→ **Directions for this task**
Copy every line of the entries that has the string "electrónico" in it.

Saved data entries
=-=-=-=-=

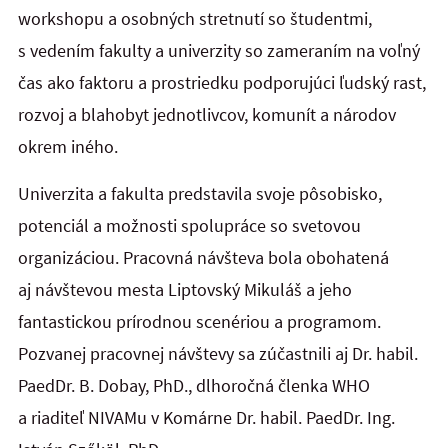
workshopu a osobných stretnutí so študentmi,
s vedením fakulty a univerzity so zameraním na voľný
čas ako faktoru a prostriedku podporujúci ľudský rast,
rozvoj a blahobyt jednotlivcov, komunít a národov
okrem iného.
Univerzita a fakulta predstavila svoje pôsobisko,
potenciál a možnosti spolupráce so svetovou
organizáciou. Pracovná návšteva bola obohatená
aj návštevou mesta Liptovský Mikuláš a jeho
fantastickou prírodnou scenériou a programom.
Pozvanej pracovnej návštevy sa zúčastnili aj Dr. habil.
PaedDr. B. Dobay, PhD., dlhoročná členka WHO
a riaditeľ NIVAMu v Komárne Dr. habil. PaedDr. Ing.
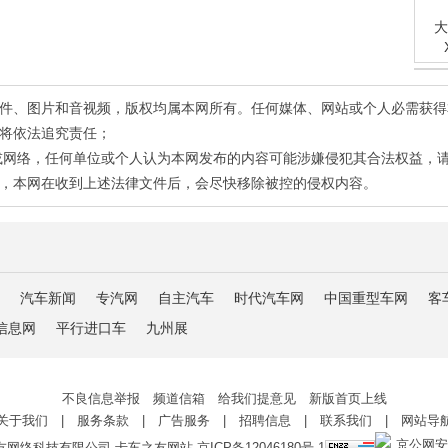
大
有稿件、图片和音视频，版权均属本网所有。任何媒体、网站或个人必需获
将依法追究责任；
或网络，任何单位或个人认为本网发布的内容可能涉嫌侵犯其合法权益，
，本网在收到上述法律文件后，会尽快移除被控的侵权内容。
汽车新闻
专汽网
自主汽车
时代汽车网
中国重型车网
客
信息网
平行进口车
九州展
不良信息举报 频道信箱 给我们提意见 新版首页上线
关于我们
|
服务条款
|
广告服务
|
招聘信息
|
联系我们
|
网站导
京公网安备 
友网络科技有限公司 卡车之友网站
京ICP备12046180号-1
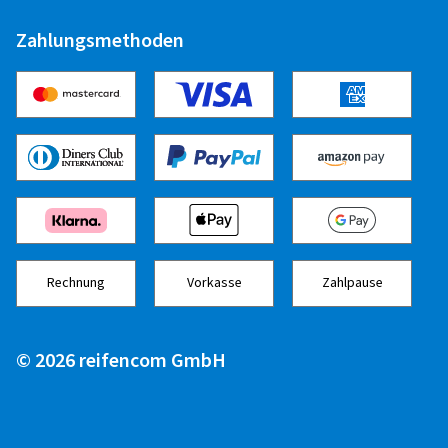
Zahlungsmethoden
Rechnung
Vorkasse
Zahlpause
© 2026 reifencom GmbH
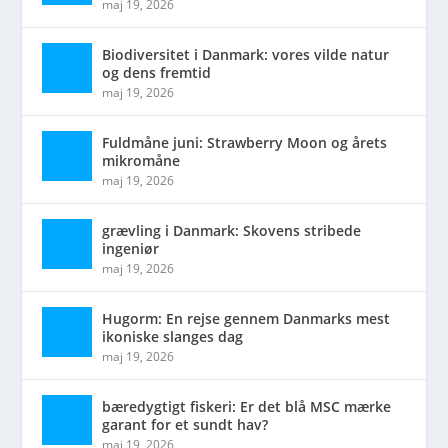
maj 19, 2026
Biodiversitet i Danmark: vores vilde natur
og dens fremtid
maj 19, 2026
Fuldmåne juni: Strawberry Moon og årets
mikromåne
maj 19, 2026
grævling i Danmark: Skovens stribede
ingeniør
maj 19, 2026
Hugorm: En rejse gennem Danmarks mest
ikoniske slanges dag
maj 19, 2026
bæredygtigt fiskeri: Er det blå MSC mærke
garant for et sundt hav?
maj 19, 2026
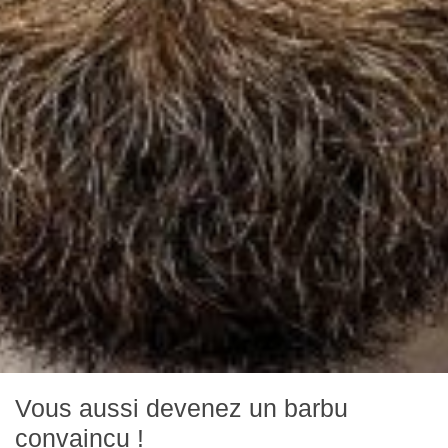
Vous aussi devenez un barbu
convaincu !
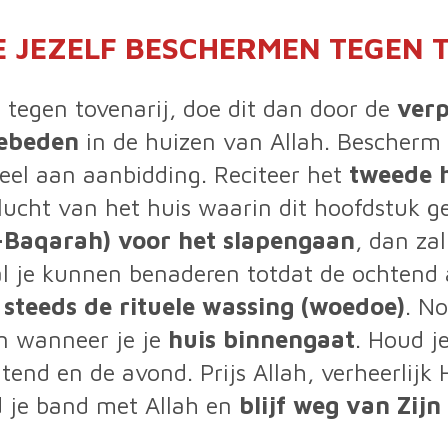
E JEZELF BESCHERMEN TEGEN 
n tegen tovenarij, doe dit dan door de
verp
gebeden
in de huizen van Allah. Bescherm je
eel aan aanbidding. Reciteer het
tweede h
lucht van het huis waarin dit hoofdstuk g
al-Baqarah) voor het slapengaan
, dan za
al je kunnen benaderen totdat de ochtend a
w
steeds de rituele wassing (woedoe)
. N
 wanneer je je
huis binnengaat
. Houd j
end en de avond. Prijs Allah, verheerlij
 je band met Allah en
blijf weg van Zijn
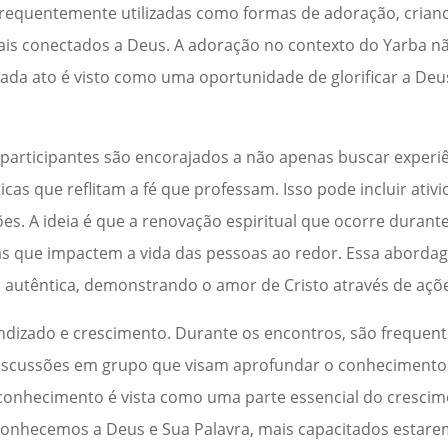
o frequentemente utilizadas como formas de adoração, cri
ais conectados a Deus. A adoração no contexto do Yarba 
ada ato é visto como uma oportunidade de glorificar a Deus
articipantes são encorajados a não apenas buscar experiên
as que reflitam a fé que professam. Isso pode incluir ativi
es. A ideia é que a renovação espiritual que ocorre durant
as que impactem a vida das pessoas ao redor. Essa abordage
 autêntica, demonstrando o amor de Cristo através de açõe
ndizado e crescimento. Durante os encontros, são freque
e discussões em grupo que visam aprofundar o conhecimento
conhecimento é vista como uma parte essencial do crescime
onhecemos a Deus e Sua Palavra, mais capacitados estare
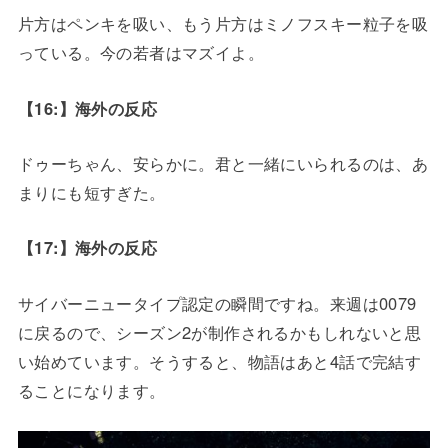
片方はペンキを吸い、もう片方はミノフスキー粒子を吸
っている。今の若者はマズイよ。
【16:】海外の反応
ドゥーちゃん、安らかに。君と一緒にいられるのは、あ
まりにも短すぎた。
【17:】海外の反応
サイバーニュータイプ認定の瞬間ですね。来週は0079
に戻るので、シーズン2が制作されるかもしれないと思
い始めています。そうすると、物語はあと4話で完結す
ることになります。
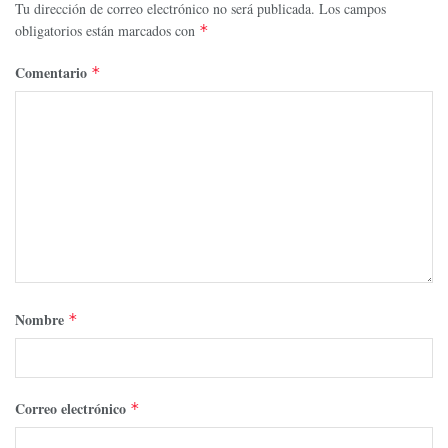
Tu dirección de correo electrónico no será publicada.
Los campos
obligatorios están marcados con
*
Comentario
*
Nombre
*
Correo electrónico
*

=-=-=-=-=

→ **Solution for this problem**
Tu dirección de correo electrónico no será publicada.
Correo electrónico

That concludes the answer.